- _What the task asks_:
Using the listing below, extract each line that has the word "button" in it.

--

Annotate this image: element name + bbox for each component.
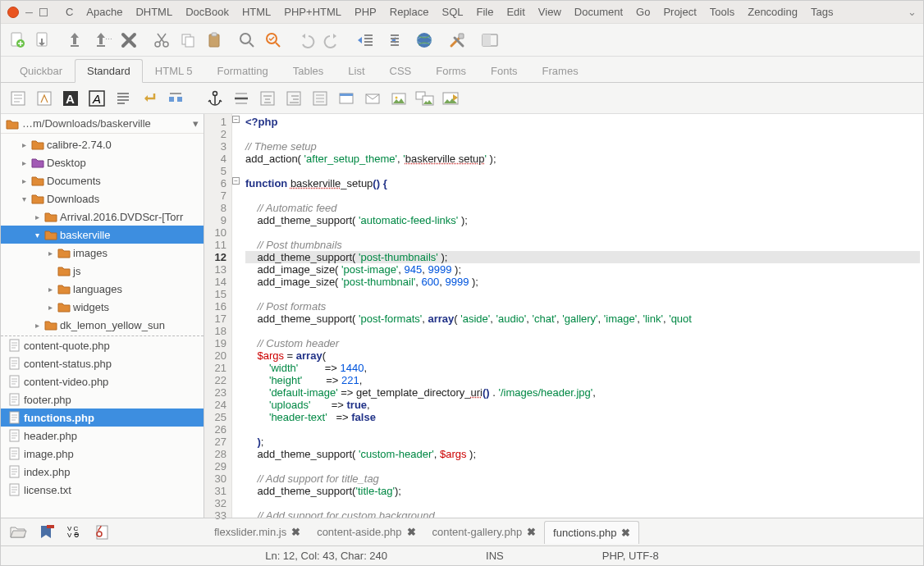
bold-icon[interactable]: A xyxy=(60,88,81,109)
menu-sql[interactable]: SQL xyxy=(435,3,469,21)
comment-icon[interactable] xyxy=(309,88,331,109)
preferences-icon[interactable] xyxy=(447,30,467,50)
file-item[interactable]: content-status.php xyxy=(1,354,204,372)
save-as-icon[interactable]: … xyxy=(93,30,112,50)
image-icon[interactable] xyxy=(388,88,409,109)
menu-php+html[interactable]: PHP+HTML xyxy=(277,3,348,21)
window-close-button[interactable] xyxy=(7,7,19,18)
link-icon[interactable] xyxy=(336,88,357,109)
bookmarks-icon[interactable] xyxy=(39,524,55,541)
file-item[interactable]: header.php xyxy=(1,427,204,445)
breadcrumb[interactable]: …m/Downloads/baskerville ▾ xyxy=(1,114,204,134)
file-item[interactable]: index.php xyxy=(1,463,204,481)
code-editor[interactable]: 1234567891011121314151617181920212223242… xyxy=(204,114,923,518)
menu-go[interactable]: Go xyxy=(629,3,656,21)
tree-item[interactable]: ▸Desktop xyxy=(1,153,204,171)
tree-item[interactable]: ▾baskerville xyxy=(1,226,204,244)
find-icon[interactable] xyxy=(237,30,257,50)
save-icon[interactable] xyxy=(66,30,86,50)
tree-item[interactable]: ▸images xyxy=(1,244,204,262)
fullscreen-icon[interactable] xyxy=(480,30,500,50)
menu-tags[interactable]: Tags xyxy=(804,3,839,21)
tree-item[interactable]: ▸Documents xyxy=(1,171,204,189)
file-tab[interactable]: content-gallery.php✖ xyxy=(424,521,545,543)
italic-icon[interactable]: A xyxy=(86,88,107,109)
tooltab-list[interactable]: List xyxy=(336,59,377,82)
menu-c[interactable]: C xyxy=(59,3,80,21)
tooltab-forms[interactable]: Forms xyxy=(423,59,478,82)
tree-item[interactable]: ▸Arrival.2016.DVDScr-[Torr xyxy=(1,208,204,226)
open-folder-icon[interactable] xyxy=(9,524,27,541)
menu-project[interactable]: Project xyxy=(656,3,702,21)
file-item[interactable]: footer.php xyxy=(1,390,204,409)
menu-view[interactable]: View xyxy=(532,3,568,21)
email-icon[interactable] xyxy=(362,88,383,109)
code-area[interactable]: <?php// Theme setupadd_action( 'after_se… xyxy=(242,114,923,518)
file-item[interactable]: content-video.php xyxy=(1,372,204,390)
menu-tools[interactable]: Tools xyxy=(703,3,741,21)
file-item[interactable]: license.txt xyxy=(1,481,204,499)
file-item[interactable]: content-quote.php xyxy=(1,336,204,354)
menu-dhtml[interactable]: DHTML xyxy=(129,3,179,21)
menu-overflow-icon[interactable]: ⌄ xyxy=(908,6,917,18)
tree-item[interactable]: ▸widgets xyxy=(1,298,204,316)
fold-marker[interactable]: − xyxy=(232,116,240,123)
tooltab-frames[interactable]: Frames xyxy=(530,59,591,82)
menu-apache[interactable]: Apache xyxy=(80,3,129,21)
close-tab-icon[interactable]: ✖ xyxy=(527,526,536,538)
find-replace-icon[interactable] xyxy=(263,30,283,50)
undo-icon[interactable] xyxy=(296,30,316,50)
tree-item[interactable]: ▾Downloads xyxy=(1,189,204,208)
anchor-icon[interactable] xyxy=(204,88,226,109)
menu-zencoding[interactable]: Zencoding xyxy=(741,3,804,21)
paragraph-icon[interactable] xyxy=(112,88,134,109)
tree-item[interactable]: ▸calibre-2.74.0 xyxy=(1,135,204,153)
window-maximize-button[interactable] xyxy=(39,8,48,16)
tooltab-formatting[interactable]: Formatting xyxy=(205,59,281,82)
indent-icon[interactable] xyxy=(382,30,401,50)
menu-replace[interactable]: Replace xyxy=(383,3,436,21)
tooltab-css[interactable]: CSS xyxy=(377,59,424,82)
paste-icon[interactable] xyxy=(204,30,224,50)
close-tab-icon[interactable]: ✖ xyxy=(407,526,416,538)
snippets-icon[interactable] xyxy=(94,524,111,541)
body-icon[interactable] xyxy=(7,88,29,109)
file-item[interactable]: image.php xyxy=(1,445,204,463)
thumbnail-icon[interactable] xyxy=(414,88,436,109)
dropdown-icon[interactable]: ▾ xyxy=(193,117,199,130)
menu-php[interactable]: PHP xyxy=(348,3,383,21)
charmap-icon[interactable]: V CV Ə xyxy=(66,524,83,541)
file-tab[interactable]: content-aside.php✖ xyxy=(309,521,423,543)
tree-item[interactable]: ▸languages xyxy=(1,280,204,298)
close-file-icon[interactable] xyxy=(119,30,139,50)
tooltab-quickbar[interactable]: Quickbar xyxy=(7,59,75,82)
tooltab-standard[interactable]: Standard xyxy=(75,59,143,83)
nbsp-icon[interactable] xyxy=(165,88,186,109)
redo-icon[interactable] xyxy=(322,30,342,50)
center-icon[interactable] xyxy=(257,88,278,109)
tooltab-fonts[interactable]: Fonts xyxy=(478,59,530,82)
tooltab-tables[interactable]: Tables xyxy=(281,59,336,82)
menu-document[interactable]: Document xyxy=(568,3,629,21)
hrule-icon[interactable] xyxy=(231,88,252,109)
menu-edit[interactable]: Edit xyxy=(500,3,531,21)
window-minimize-button[interactable]: – xyxy=(25,8,33,16)
menu-file[interactable]: File xyxy=(469,3,500,21)
file-tab[interactable]: flexslider.min.js✖ xyxy=(206,521,309,543)
copy-icon[interactable] xyxy=(178,30,198,50)
file-tab[interactable]: functions.php✖ xyxy=(544,521,639,544)
menu-html[interactable]: HTML xyxy=(236,3,277,21)
tree-item[interactable]: ▸dk_lemon_yellow_sun xyxy=(1,316,204,334)
tree-item[interactable]: js xyxy=(1,262,204,280)
close-tab-icon[interactable]: ✖ xyxy=(291,526,300,538)
fold-marker[interactable]: − xyxy=(232,177,240,185)
preview-browser-icon[interactable] xyxy=(414,30,434,50)
quickstart-icon[interactable] xyxy=(34,88,55,109)
new-file-icon[interactable] xyxy=(7,30,27,50)
open-file-icon[interactable] xyxy=(34,30,53,50)
multi-thumbnail-icon[interactable] xyxy=(441,88,462,109)
close-tab-icon[interactable]: ✖ xyxy=(621,527,630,539)
tooltab-html5[interactable]: HTML 5 xyxy=(143,59,205,82)
unindent-icon[interactable] xyxy=(355,30,375,50)
cut-icon[interactable] xyxy=(152,30,172,50)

--

- _Response to the exercise_:
window-close-button[interactable] xyxy=(7,7,19,18)
window-maximize-button[interactable] xyxy=(39,8,48,16)
window-minimize-button[interactable]: – xyxy=(25,8,33,16)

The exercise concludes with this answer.